Problem |
Only one span of the listing below should come back. It runs from the line with "usai Ambulans Alami Kendala di" through the line with "Warga Surati Camat Blora dan", and each of its lines must be reproduced exactly.

Dataset |
────
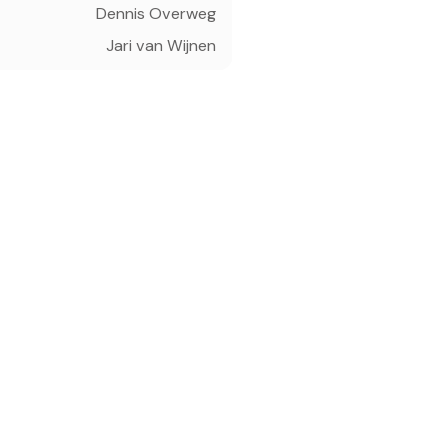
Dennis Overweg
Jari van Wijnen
────
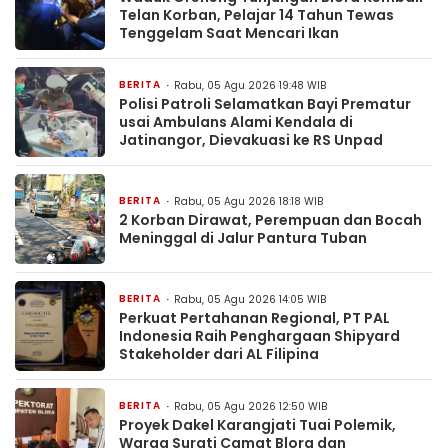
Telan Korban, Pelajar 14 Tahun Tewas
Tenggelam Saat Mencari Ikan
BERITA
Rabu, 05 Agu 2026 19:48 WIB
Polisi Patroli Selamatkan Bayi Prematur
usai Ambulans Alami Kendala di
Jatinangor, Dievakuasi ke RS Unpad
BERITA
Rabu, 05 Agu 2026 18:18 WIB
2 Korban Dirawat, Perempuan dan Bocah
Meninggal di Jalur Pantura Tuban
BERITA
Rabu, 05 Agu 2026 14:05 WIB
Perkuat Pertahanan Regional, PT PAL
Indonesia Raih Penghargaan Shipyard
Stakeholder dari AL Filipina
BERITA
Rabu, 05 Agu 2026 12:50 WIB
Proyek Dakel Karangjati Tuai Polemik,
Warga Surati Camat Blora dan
────
Written response |
usai Ambulans Alami Kendala di
Jatinangor, Dievakuasi ke RS Unpad
BERITA
Rabu, 05 Agu 2026 18:18 WIB
2 Korban Dirawat, Perempuan dan Bocah
Meninggal di Jalur Pantura Tuban
BERITA
Rabu, 05 Agu 2026 14:05 WIB
Perkuat Pertahanan Regional, PT PAL
Indonesia Raih Penghargaan Shipyard
Stakeholder dari AL Filipina
BERITA
Rabu, 05 Agu 2026 12:50 WIB
Proyek Dakel Karangjati Tuai Polemik,
Warga Surati Camat Blora dan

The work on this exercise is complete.